Een Jebusiet, de eigenaar van de dorsvloer die door koning David werd gekocht om daarop een altaar voor Jehovah te bouwen. Dit geschiedde op aanwijzing van God opdat er een eind zou komen aan de gesel die door Davids volkstelling was veroorzaakt. — 2Sa 24:16-25; 1Kr 21:15-28.

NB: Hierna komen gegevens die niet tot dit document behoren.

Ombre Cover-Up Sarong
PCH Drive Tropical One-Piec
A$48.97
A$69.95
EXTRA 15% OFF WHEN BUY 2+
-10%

Arauna bood de plaats, te zamen met runderen en hun houten jukken, klaarblijkelijk kosteloos voor het offer aan, maar David stond erop een prijs te betalen. Volgens het bericht in 2 Samuël 24:24 kocht David de dorsvloer en de runderen voor vijftig zilveren sikkelen ($110). In 1 Kronieken 21:25 is echter sprake van 600 gouden sikkelen (ca. $77.000), die David voor de plaats betaalde. De schrijver van Twee Samuël heeft het alleen over de koop voor zover die verband houdt met de plaats van het altaar en de materialen voor het offer dat toen werd gebracht, zodat de door hem vermelde koopprijs uitsluitend op die dingen betrekking schijnt te hebben. Daarentegen bespreekt de schrijver van Eén Kronieken de kwestie vanuit het oogpunt van de later op het grondstuk gebouwde tempel en associeert de koop met de tempelbouw (1Kr 22:1-6; 2Kr 3:1). Daar het gehele tempelterrein zeer groot was, schijnt de som van 600 gouden sikkelen betrekking te hebben op de koop van dit grote terrein en niet op het kleine stuk grond dat nodig was voor het altaar dat David eerst bouwde.
Onder de islamitische Koepel van de Rots, die een deel beslaat van de plek waar de tempel oorspronkelijk stond, bevindt zich nog steeds een natuurstenen talud. Hier heeft in de oudheid misschien de dorsvloer van Arauna gelegen.
In de boeken Kronieken wordt Arauna Ornan genoemd. — 1Kr 21:18-28; 2Kr 3:1.